One thing I wasn’t sure about was the depiction of Jane’s character. She’s only fifteen in this story but sometimes she really is quite foolhardy and lacking in propriety which doesn’t really tie in with my view of her. Some of her behaviour had a shade of the ‘Lydia Bennet’ to it, and from how she judges Lydia in Pride & Prejudice I don’t see her as being that type of person at that age. I also felt a little melancholy reading this story. It isn’t a melancholy story, any more than any other story which looks back at a person’s youth, but knowing things that happened later in Austen’s life meant that you had some idea of how the story would end. Actually, the end was more uplifting than I was expecting, bearing this in mind. I liked what Jane learned about herself during her stay, and the encouragement she took from the stay towards pursuing her writing goals.
“For the first time, I felt that I had a direction: a path or plan which might lead to me improving my skills as a writer. I determined from that moment forth to follow it.”

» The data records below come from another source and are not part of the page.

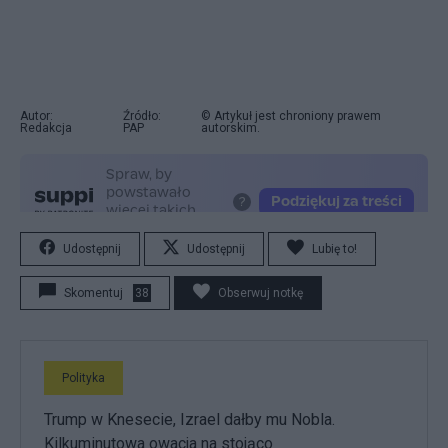
Autor:
Źródło:
© Artykuł jest chroniony prawem
Redakcja
PAP
autorskim.
Udostępnij
Udostępnij
Lubię to!
Skomentuj
38
Obserwuj notkę
Polityka
Trump w Knesecie, Izrael dałby mu Nobla.
Kilkuminutowa owacja na stojąco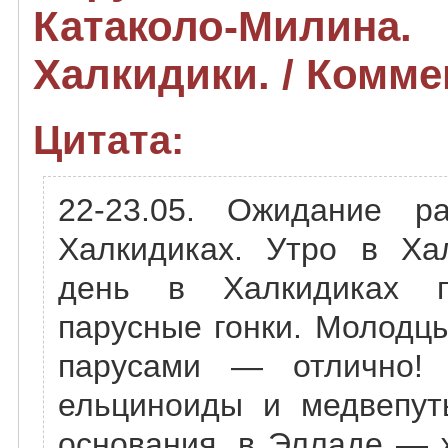
Катаколо-Милина
Халкидики. / Комме
Цитата:
22-23.05. Ожидание р
Халкидиках. Утро в Ха
день в Халкидиках п
парусные гонки. Молодцы
парусами — отлично!
ельциноиды и медвепут
основания, в Элладе — 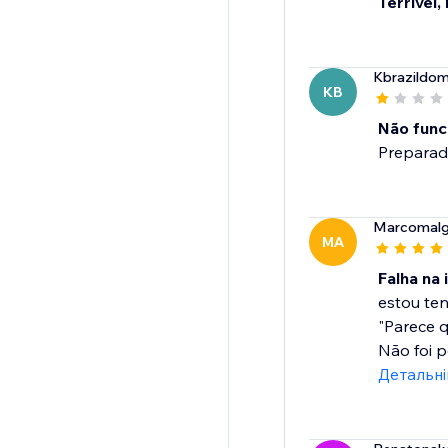
Terrível,
Kbrazildom
KB
Não func
Preparado
Marcomalg
MA
Falha na 
estou te
"Parece q
Não foi po
Детальн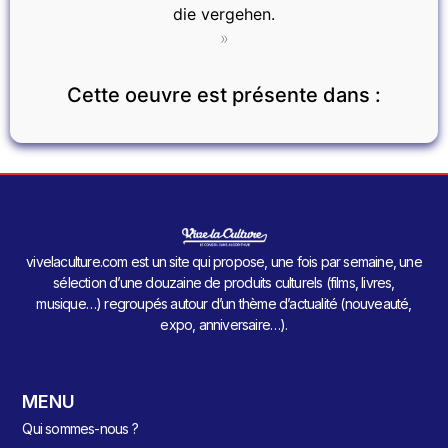
die vergehen.
»
Cette oeuvre est présente dans :
vivelaculture.com est un site qui propose, une fois par semaine, une
sélection d’une douzaine de produits culturels (films, livres,
musique…) regroupés autour d’un thème d’actualité (nouveauté,
expo, anniversaire…).
MENU
Qui sommes-nous ?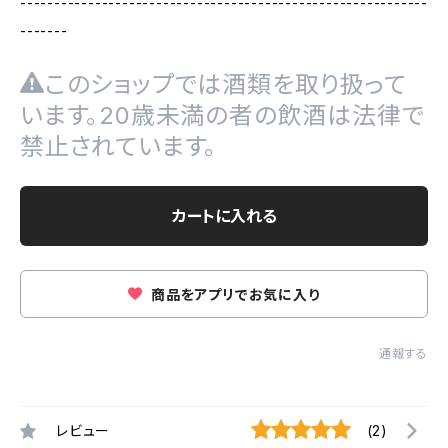
------------------------------------------------------------
-------
このショップでは酒類を取り扱って
います。20歳未満の者の飲酒は法律で
禁止されています。
カートに入れる
商品をアプリでお気に入り
通報する
レビュー
(2)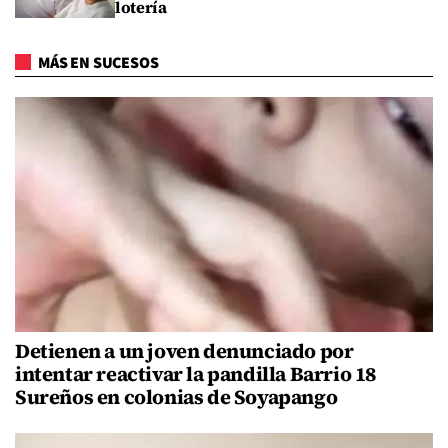
lotería
MÁS EN SUCESOS
Detienen a un joven denunciado por
intentar reactivar la pandilla Barrio 18
Sureños en colonias de Soyapango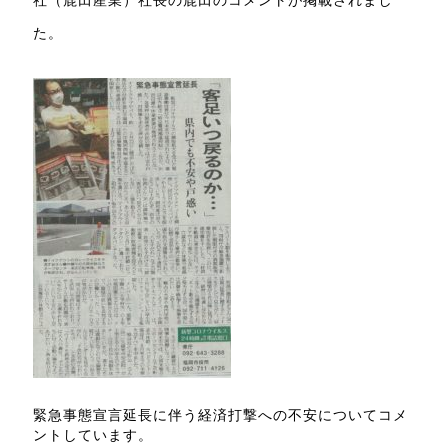
社（鹿田産業）社長の鹿田のコメントが掲載されまし
た。
緊急事態宣言延長に伴う経済打撃への不安についてコメ
ントしています。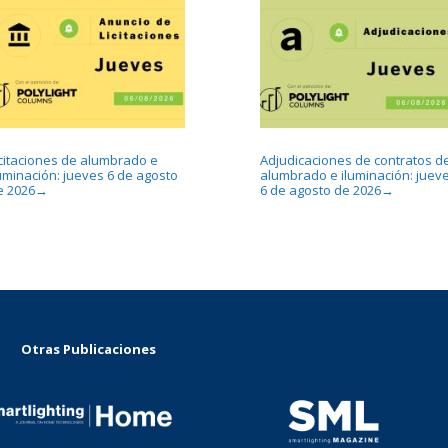
icitaciones de alumbrado e
Adjudicaciones de contratos d
luminación: jueves 6 de agosto
alumbrado e iluminación: juev
e 2026
6 de agosto de 2026
→
→
Otras Publicaciones
...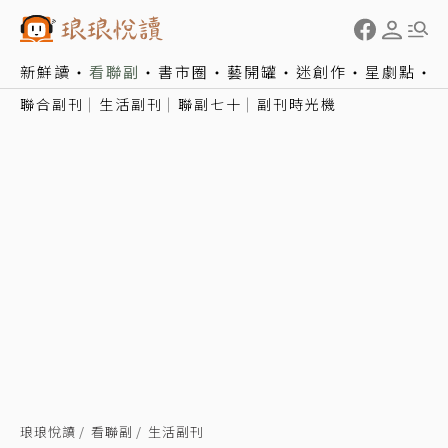
新鮮讀
看聯副
書市圈
藝開罐
迷創作
星劇點
聯合副刊
生活副刊
聯副七十
副刊時光機
琅琅悅讀
看聯副
生活副刊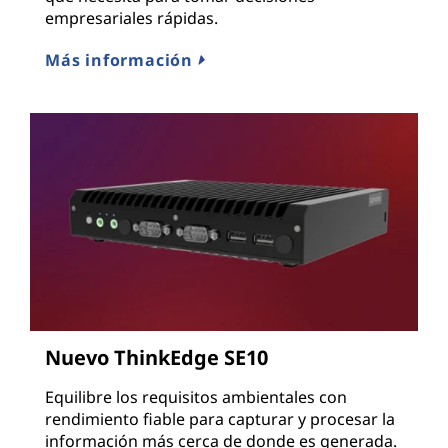
empresariales rápidas.
Más información
Nuevo ThinkEdge SE10
Equilibre los requisitos ambientales con
rendimiento fiable para capturar y procesar la
información más cerca de donde es generada.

A touch I enjoyed was that during Jane’s stay she even writes a story that you can read in her juvenilia. I don’t know whether this story was really inspired by her stay in Kent or whether it’s part of the fiction of this book. The blurb says that this book is inspired by real events and there is a section right at the end which helpfully makes clear which parts are known and which parts imagined. Overall, I would say that this is something unusual in the world of Austen-inspired fiction, and it's worth a read. I certainly enjoyed it!

4 star read

*My thanks to the publishers, Penguin Group for allowing me to have an e-arc copy of this book from the publishers, via Netgalley, for my honest review.